[Intel-gfx] [PATCH 5/5] drm/i915: Cancel non-persistent contexts on close

Wed Aug 7 14:04:16 UTC 2019

> -----Original Message-----
> From: Chris Wilson <chris at chris-wilson.co.uk>
> Sent: Wednesday, August 7, 2019 6:23 AM
> To: intel-gfx at lists.freedesktop.org
> Cc: Joonas Lahtinen <joonas.lahtinen at linux.intel.com>; Winiarski, Michal
> <michal.winiarski at intel.com>; Bloomfield, Jon <jon.bloomfield at intel.com>
> Subject: Re: [PATCH 5/5] drm/i915: Cancel non-persistent contexts on close
> 
> Quoting Chris Wilson (2019-08-06 14:47:25)
> > @@ -433,6 +482,8 @@ __create_context(struct drm_i915_private *i915)
> >
> >         i915_gem_context_set_bannable(ctx);
> >         i915_gem_context_set_recoverable(ctx);
> > +       if (i915_modparams.enable_hangcheck)
> > +               i915_gem_context_set_persistence(ctx);
> 
> I am not fond of this, but from a pragmatic point of view, this does
> prevent the issue Jon raised: HW resources being pinned indefinitely
> past process termination.
> 
> I don't like it because we cannot perform the operation cleanly
> everywhere, it requires preemption first and foremost (with a cooperating
> submission backend) and per-engine reset.
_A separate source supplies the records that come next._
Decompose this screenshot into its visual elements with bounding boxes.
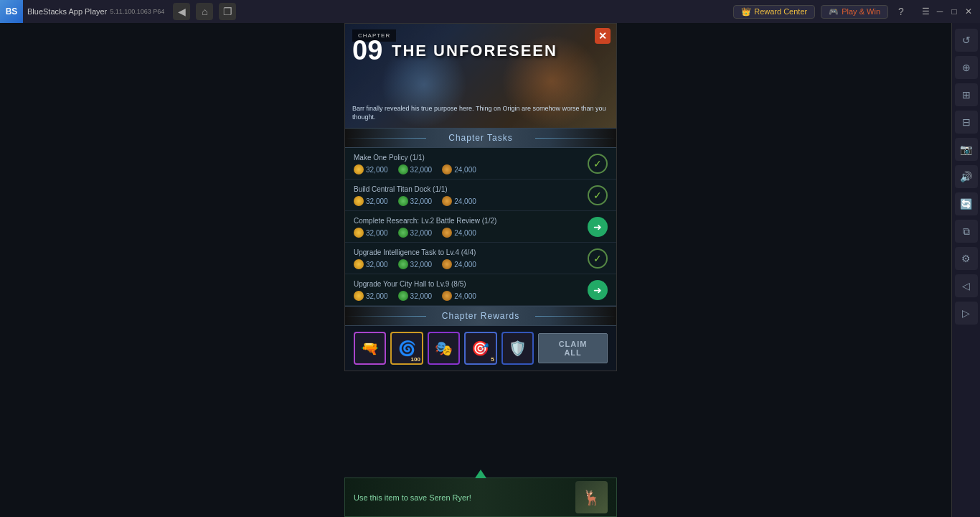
task-status: ✓ bbox=[588, 248, 608, 269]
reward-item-food: 32,000 bbox=[398, 164, 433, 174]
task-name: Build Central Titan Dock (1/1) bbox=[354, 185, 608, 193]
food-value: 32,000 bbox=[410, 197, 433, 205]
task-item: Build Central Titan Dock (1/1) 32,000 32… bbox=[345, 180, 616, 211]
gold-icon bbox=[354, 291, 364, 301]
tooltip-emoji: 🦌 bbox=[583, 489, 600, 506]
gold-value: 32,000 bbox=[366, 261, 388, 269]
go-arrow-button[interactable]: ➜ bbox=[588, 217, 608, 237]
reward-item-food: 32,000 bbox=[398, 228, 433, 238]
food-icon bbox=[398, 291, 408, 301]
right-sidebar: ↺ ⊕ ⊞ ⊟ 📷 🔊 🔄 ⧉ ⚙ ◁ ▷ bbox=[951, 23, 980, 517]
sidebar-icon-forward[interactable]: ▷ bbox=[955, 302, 978, 325]
task-rewards: 32,000 32,000 24,000 bbox=[354, 259, 608, 269]
reward-count-2: 100 bbox=[410, 356, 420, 363]
reward-item-resource: 24,000 bbox=[442, 291, 476, 301]
task-name: Upgrade Your City Hall to Lv.9 (8/5) bbox=[354, 280, 608, 288]
reward-item-food: 32,000 bbox=[398, 196, 433, 206]
reward-center-label: Reward Center bbox=[754, 7, 807, 16]
sidebar-icon-remove[interactable]: ⊟ bbox=[955, 111, 978, 134]
resource-icon bbox=[442, 228, 452, 238]
chapter-tasks-header: Chapter Tasks bbox=[345, 128, 616, 148]
maximize-button[interactable]: □ bbox=[948, 6, 960, 17]
close-panel-button[interactable]: ✕ bbox=[595, 28, 611, 44]
gold-icon bbox=[354, 164, 364, 174]
resource-value: 24,000 bbox=[454, 261, 476, 269]
chapter-header: Chapter 09 THE UNFORESEEN Barr finally r… bbox=[345, 24, 616, 128]
task-name: Upgrade Intelligence Task to Lv.4 (4/4) bbox=[354, 248, 608, 256]
nav-controls: ◀ ⌂ ❐ bbox=[173, 3, 236, 20]
reward-item-resource: 24,000 bbox=[442, 164, 476, 174]
app-name: BlueStacks App Player bbox=[27, 7, 107, 16]
reward-item-resource: 24,000 bbox=[442, 259, 476, 269]
reward-count-4: 5 bbox=[491, 356, 494, 363]
go-arrow-button[interactable]: ➜ bbox=[588, 280, 608, 300]
sidebar-icon-rotate[interactable]: 🔄 bbox=[955, 192, 978, 215]
reward-box-3[interactable]: 🎭 bbox=[428, 332, 460, 365]
sidebar-icon-layers[interactable]: ⧉ bbox=[955, 220, 978, 243]
chapter-number: 09 bbox=[352, 37, 382, 64]
minimize-button[interactable]: ─ bbox=[934, 6, 946, 17]
reward-item-food: 32,000 bbox=[398, 291, 433, 301]
reward-box-2[interactable]: 🌀 100 bbox=[390, 332, 423, 365]
reward-icon-3: 🎭 bbox=[429, 333, 458, 363]
resource-icon bbox=[442, 164, 452, 174]
nav-copy-button[interactable]: ❐ bbox=[219, 3, 236, 20]
reward-icon-1: 🔫 bbox=[355, 333, 385, 363]
gold-icon bbox=[354, 196, 364, 206]
close-button[interactable]: ✕ bbox=[963, 6, 974, 17]
gold-icon bbox=[354, 228, 364, 238]
chapter-rewards-header: Chapter Rewards bbox=[345, 306, 616, 326]
task-name: Make One Policy (1/1) bbox=[354, 154, 608, 162]
task-status[interactable]: ➜ bbox=[588, 280, 608, 300]
title-bar-right: 👑 Reward Center 🎮 Play & Win ? ☰ ─ □ ✕ bbox=[733, 4, 980, 19]
nav-back-button[interactable]: ◀ bbox=[173, 3, 190, 20]
play-win-button[interactable]: 🎮 Play & Win bbox=[821, 5, 888, 19]
sidebar-icon-add[interactable]: ⊕ bbox=[955, 56, 978, 79]
food-icon bbox=[398, 164, 408, 174]
reward-box-4[interactable]: 🎯 5 bbox=[464, 332, 496, 365]
sidebar-icon-volume[interactable]: 🔊 bbox=[955, 165, 978, 188]
reward-item-gold: 32,000 bbox=[354, 196, 388, 206]
gold-value: 32,000 bbox=[366, 292, 388, 300]
task-rewards: 32,000 32,000 24,000 bbox=[354, 291, 608, 301]
task-rewards: 32,000 32,000 24,000 bbox=[354, 196, 608, 206]
resource-value: 24,000 bbox=[454, 197, 476, 205]
task-status[interactable]: ➜ bbox=[588, 217, 608, 237]
sidebar-icon-refresh[interactable]: ↺ bbox=[955, 29, 978, 52]
app-version: 5.11.100.1063 P64 bbox=[110, 8, 164, 15]
sidebar-icon-grid[interactable]: ⊞ bbox=[955, 83, 978, 106]
chapter-description: Barr finally revealed his true purpose h… bbox=[352, 104, 609, 122]
completed-check-icon: ✓ bbox=[588, 154, 608, 174]
reward-box-5[interactable]: 🛡️ bbox=[501, 332, 534, 365]
sidebar-icon-back[interactable]: ◁ bbox=[955, 274, 978, 297]
reward-item-resource: 24,000 bbox=[442, 228, 476, 238]
reward-item-food: 32,000 bbox=[398, 259, 433, 269]
window-controls: ☰ ─ □ ✕ bbox=[920, 6, 974, 17]
chapter-rewards-section: 🔫 🌀 100 🎭 🎯 5 🛡️ CLAIM ALL bbox=[345, 326, 616, 371]
claim-all-button[interactable]: CLAIM ALL bbox=[538, 333, 608, 363]
completed-check-icon: ✓ bbox=[588, 185, 608, 205]
gold-value: 32,000 bbox=[366, 166, 388, 174]
reward-item-gold: 32,000 bbox=[354, 291, 388, 301]
food-icon bbox=[398, 228, 408, 238]
rewards-row: 🔫 🌀 100 🎭 🎯 5 🛡️ CLAIM ALL bbox=[354, 332, 608, 365]
help-icon[interactable]: ? bbox=[894, 4, 908, 19]
resource-value: 24,000 bbox=[454, 292, 476, 300]
resource-icon bbox=[442, 196, 452, 206]
chapter-tasks-label: Chapter Tasks bbox=[448, 133, 512, 143]
nav-home-button[interactable]: ⌂ bbox=[196, 3, 213, 20]
resource-value: 24,000 bbox=[454, 166, 476, 174]
hamburger-button[interactable]: ☰ bbox=[920, 6, 931, 17]
title-bar: BS BlueStacks App Player 5.11.100.1063 P… bbox=[0, 0, 980, 23]
reward-item-resource: 24,000 bbox=[442, 196, 476, 206]
gold-icon bbox=[354, 259, 364, 269]
reward-center-button[interactable]: 👑 Reward Center bbox=[733, 5, 815, 19]
sidebar-icon-settings[interactable]: ⚙ bbox=[955, 247, 978, 270]
reward-item-gold: 32,000 bbox=[354, 164, 388, 174]
reward-box-1[interactable]: 🔫 bbox=[354, 332, 386, 365]
tooltip-text: Use this item to save Seren Ryer! bbox=[354, 493, 568, 502]
sidebar-icon-camera[interactable]: 📷 bbox=[955, 138, 978, 161]
resource-value: 24,000 bbox=[454, 229, 476, 237]
reward-icon-5: 🛡️ bbox=[503, 333, 532, 363]
chapter-rewards-label: Chapter Rewards bbox=[442, 311, 519, 321]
The alternative is to try and
> do a full GPU reset if the context is still active. For the sake of the
> issue raised, I think that (full reset on older HW) is required.
> 
> That we are baking in a change of ABI due to an unsafe modparam is meh.
> There are a few more corner cases to deal with before endless just
> works. But since it is being used in the wild, I'm not sure we can wait
> for userspace to opt-in, or wait for cgroups. However, since users are
> being encouraged to disable hangcheck, should we extend the concept of
> persistence to also mean "survives hangcheck"? -- though it should be a
> separate parameter, and I'm not sure how exactly to protect it from the
> heartbeat reset without giving gross privileges to the context. (CPU
> isolation is nicer from the pov where we can just give up and not even
> worry about the engine. If userspace can request isolation, it has the
> privilege to screw up.)
> -Chris

Ok, so your concern is supporting non-persistence on older non-preempting, engine-reset capable, hardware. Why is that strictly required? Can't we simply make it dependent on the features needed to do it well, and if your hardware cannot, then the advice is not to disable hangcheck? I'm doubtful that anyone would attempt a HPC type workload on n IVB.

I'm not sure I understand your "survives hangcheck" idea. You mean instead of simply disabling hangcheck, just opt in to persistence and have that also prevent hangcheck? Isn't that the wrong way around, since persistence is what is happening today?